Aim of the task —
The listing below needs to be copied in full, exactly.

[Records to use Boundary: Start]

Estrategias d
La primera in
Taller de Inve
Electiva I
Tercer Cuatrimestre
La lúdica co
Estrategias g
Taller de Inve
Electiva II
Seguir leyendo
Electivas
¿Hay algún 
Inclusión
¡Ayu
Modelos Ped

[Records to use Boundary: End]

Your response —
Estrategias d
La primera in
Taller de Inve
Electiva I
Tercer Cuatrimestre
La lúdica co
Estrategias g
Taller de Inve
Electiva II
Seguir leyendo
Electivas
¿Hay algún 
Inclusión
¡Ayu
Modelos Ped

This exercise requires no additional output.